# LED Full Spectrum Lights



## cprings (Sep 10, 2003)

Has anyone tried these out or anything like these LEDs? http://www.ebay.com/itm/LED-36-HI-Lumen ... 58ad23293a

I've heard all about beamworks but these have:
63pcs White 6000-6500k
47pcs Blue 460-465nm
5pcs Red 620-625nm
5pcs Green 520-525nm
6pcs Actinic 460-465nm

A total lumens of 3000 and 126 .20 watt bulbs in a 36" strip. I am looking to upgrade my lighting on my newly setup 125. Any experience/opinion is appreciated. Thanks!


----------



## Malawi_Josh (Nov 24, 2013)

The light is junk. I have been doing research for a while now on LED fixtures. I almost pulled the trigger many times on a current usa, or beamsworks fixture but I didn't, and Im glad. After doing hours and hours of reading I have come to learn there really are only two brands of LED's that should be on any top end tank. The best of the best led diodes are made by Cree, second place is Bridgelux. Many companies use these diodes in there fixtures but they are all top dollar. I highly recommend only getting a fixture that can push 3w per diode. Honestly if you cant afford a fixture with those two brand of led's in them go with a HO T5. At least until the good leds come down in price. I have seen a fixture on Ebay that has bridglux RGB led bulbs with lenses pushing them at 3w for 150.00 48" fixture which is an awesome price type in bridgelux led on ebay to find fixtures with them.


----------



## b3w4r3 (Dec 14, 2012)

Malawi_Josh said:


> The light is junk. I have been doing research for a while now on LED fixtures. I almost pulled the trigger many times on a current usa, or beamsworks fixture but I didn't, and Im glad. After doing hours and hours of reading I have come to learn there really are only two brands of LED's that should be on any top end tank. The best of the best led diodes are made by Cree, second place is Bridgelux. Many companies use these diodes in there fixtures but they are all top dollar. I highly recommend only getting a fixture that can push 3w per diode. Honestly if you cant afford a fixture with those two brand of led's in them go with a HO T5. At least until the good leds come down in price. I have seen a fixture on Ebay that has bridglux RGB led bulbs with lenses pushing them at 3w for 150.00 48" fixture which is an awesome price type in bridgelux led on ebay to find fixtures with them.

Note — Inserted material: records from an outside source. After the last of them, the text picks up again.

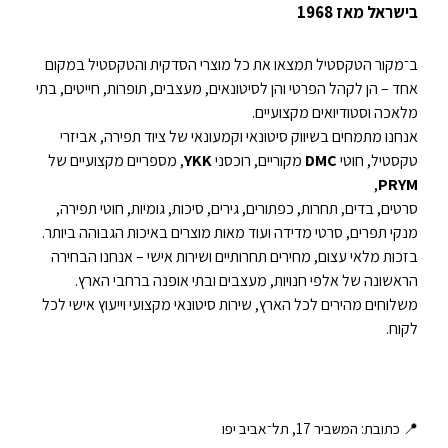
בישראל מאז 1968
ב־מקור הטקסטיל תמצאו את כל מוצרי הסדקית והטקסטיל במקום
אחד – הן לקהל הפרטי והן לסיטונאים, מעצבים, תופרות, חייטים, בתי
מלאכה וסטודיואים מקצועיים.
אנחנו מתמחים בשיווק סיטונאי וקמעונאי של ציוד תפירה, אביזרי
טקסטיל, חוטי
DMC
מקוריים, רוכסני
YKK
, מספריים מקצועיים של
,
PRYM
סרטים, בדים, תחרות, כפתורים, גירים, סיכות, גומיות, חוטי תפירה,
מנקי תפרים, סרטי מדידה ועוד מאות מוצרים באיכות הגבוהה ביותר.
בזכות מלאי עצום, מחירים תחרותיים ושירות אישי – אנחנו הבחירה
הראשונה של אלפי חנויות, מעצבים ובתי אופנה ברחבי הארץ.
משלוחים מהירים לכל הארץ, שירות סיטונאי מקצועי וייעוץ אישי לכל
לקוח.
📍 כתובת: המשביר 17, תל־אביב יפו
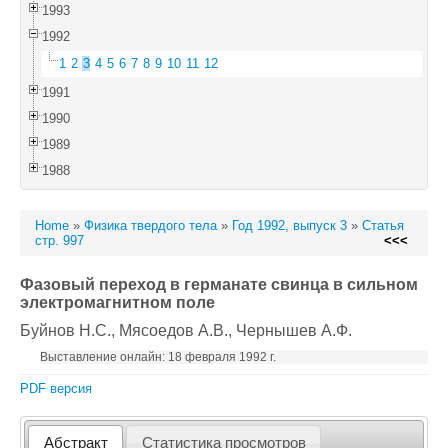
1993
1992
1
2
3
4
5
6
7
8
9
10
11
12
1991
1990
1989
1988
Home
»
Физика твердого тела
»
Год 1992, выпуск 3
»
Статья
стр. 997
<<<
Фазовый переход в германате свинца в сильном
электромагнитном поле
Буйнов Н.С.
, Мясоедов А.В.
, Чернышев А.Ф.
Выставление онлайн: 18 февраля 1992 г.
PDF версия
Абстракт
Статистика просмотров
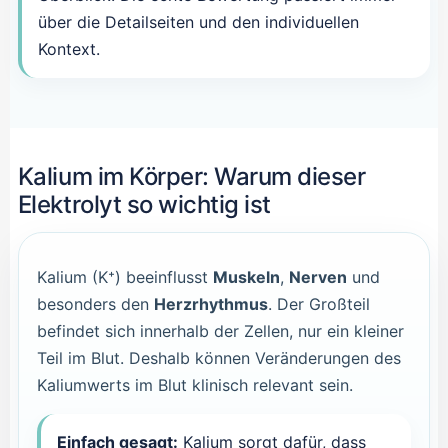
über die Detailseiten und den individuellen
Kontext.
Kalium im Körper: Warum dieser
Elektrolyt so wichtig ist
Kalium (K⁺) beeinflusst
Muskeln
,
Nerven
und
besonders den
Herzrhythmus
. Der Großteil
befindet sich innerhalb der Zellen, nur ein kleiner
Teil im Blut. Deshalb können Veränderungen des
Kaliumwerts im Blut klinisch relevant sein.
Einfach gesagt:
Kalium sorgt dafür, dass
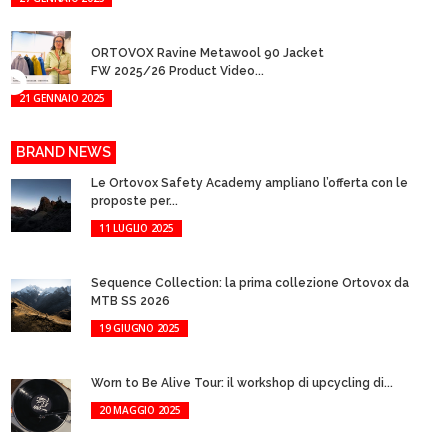
ORTOVOX Ravine Metawool 90 Jacket
FW 2025/26 Product Video...
21 GENNAIO 2025
BRAND NEWS
Le Ortovox Safety Academy ampliano l’offerta con le
proposte per...
11 LUGLIO 2025
Sequence Collection: la prima collezione Ortovox da
MTB SS 2026
19 GIUGNO 2025
Worn to Be Alive Tour: il workshop di upcycling di...
20 MAGGIO 2025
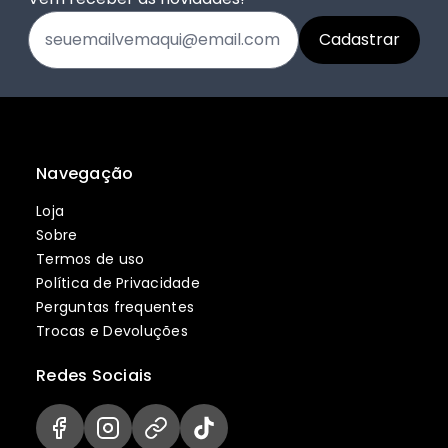
Navegação
Loja
Sobre
Termos de uso
Política de Privacidade
Perguntas frequentes
Trocas e Devoluções
Redes Sociais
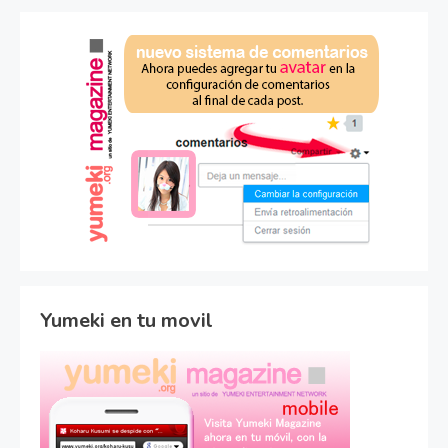
Yumeki en tu movil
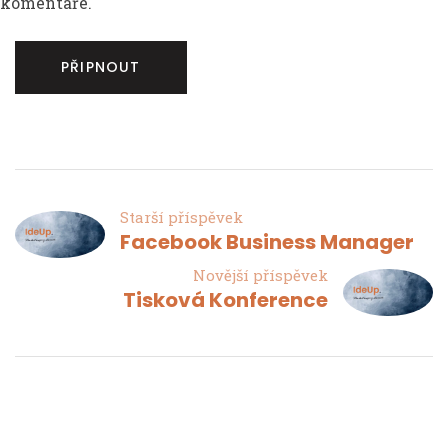
komentáře.
Starší příspěvek
Facebook Business Manager
Novější příspěvek
Tisková Konference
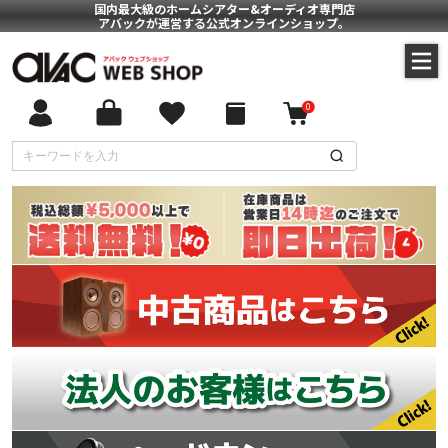
国内最大級のホームシアター&オーディオ専門店
アバックが運営する公式オンラインショップ。
0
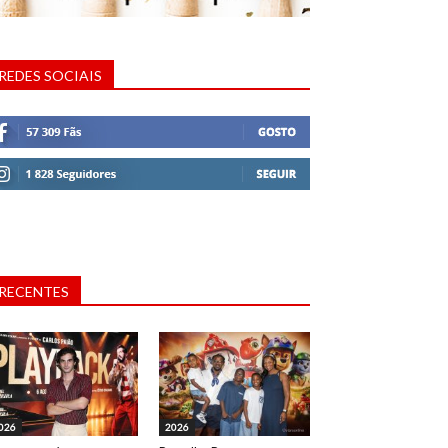
REDES SOCIAIS
RECENTES
026
2026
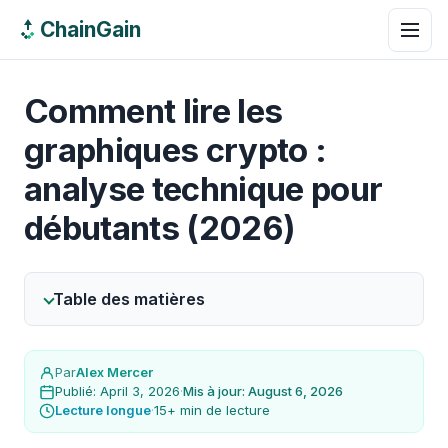
ChainGain
Comment lire les
graphiques crypto :
analyse technique pour
débutants (2026)
Table des matières
Par
Alex Mercer
Publié: April 3, 2026
·
Mis à jour: August 6, 2026
Lecture longue
·
15+ min de lecture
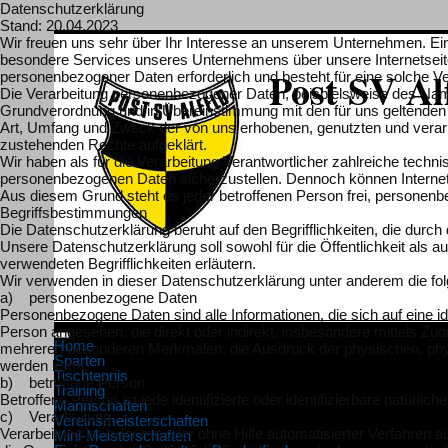
Datenschutzerklärung
Stand: 20.04.2023
Wir freuen uns sehr über Ihr Interesse an unserem Unternehmen. Ein
besondere Services unseres Unternehmens über unsere Internetseite
Post SV Alf
personenbezogener Daten erforderlich und besteht für eine solche Ver
Die Verarbeitung personenbezogener Daten, beispielsweise des Namen
Grundverordnung und in Übereinstimmung mit den für uns geltenden
Art, Umfang und Zweck der von uns erhobenen, genutzten und verarb
zustehenden Rechte aufgeklärt.
Wir haben als für die Verarbeitung Verantwortlicher zahlreiche tec
personenbezogenen Daten sicherzustellen. Dennoch können Internetb
Aus diesem Grund steht es jeder betroffenen Person frei, personenbe
Begriffsbestimmungen
Die Datenschutzerklärung beruht auf den Begrifflichkeiten, die du
Unsere Datenschutzerklärung soll sowohl für die Öffentlichkeit als 
verwendeten Begrifflichkeiten erläutern.
Wir verwenden in dieser Datenschutzerklärung unter anderem die fol
a) personenbezogene Daten
Personenbezogene Daten sind alle Informationen, die sich auf eine iden
Person angesehen, die direkt oder indirekt, insbesondere mittels 
Home
mehreren besonderen Merkmalen, die Ausdruck der physischen, physiolo
Sparten
werden kann.
Tischtennis
b) betroffene Person
Training
Betroffene Person ist jede identifizierte oder identifizierbare natür
Mannschaften
c) Verarbeitung
Vereinsmeisterschaften
Verarbeitung ist jeder mit oder ohne Hilfe automatisierter Verfah
Mini-Meisterschaften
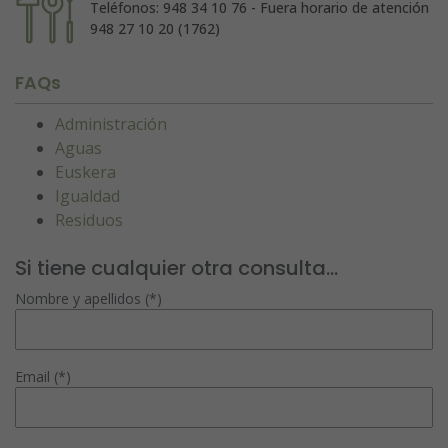
Teléfonos: 948 34 10 76 - Fuera horario de atención
948 27 10 20 (1762)
FAQs
Administración
Aguas
Euskera
Igualdad
Residuos
Si tiene cualquier otra consulta...
Nombre y apellidos (*)
Email (*)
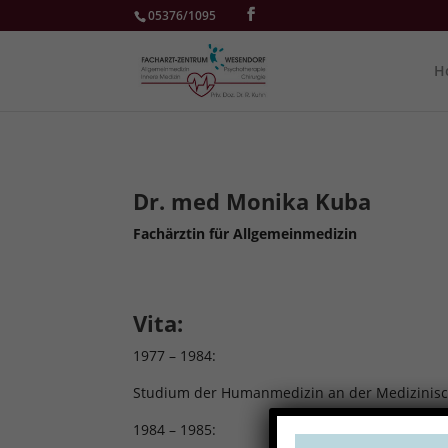
05376/1095
H
Dr. med Monika Kuba
Fachärztin für Allgemeinmedizin
Vita:
1977 – 1984:
Studium der Humanmedizin an der Medizinisch
1984 – 1985:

Most of this is true to a point. If you want to grow high light plants or corals then you definitely want high end leds. Bridgelux actually has some bulbs that are better than cree in the white spectrum, but sadly some of the fixtures sold on ebay as Bridgelux are cheaper knock off leds or leds that were binned as low end performance. Notice most of those fixtures run the leds at around 2 watts or less because they have insufficient heat sinks, and or inferior bulbs.

For a fish only tank those cheaper fixtures are fine, but I would do some research to see what customers report as far as problems with leds burning out, or power supplies failing. Seriously having a high end led fixture for fish only is a waste of money and will probably grow tons of unwanted algae.


----------



## cprings (Sep 10, 2003)

Thanks for the replies! This is just for a 125 gallon Mixed Malawi tank. No plants.


----------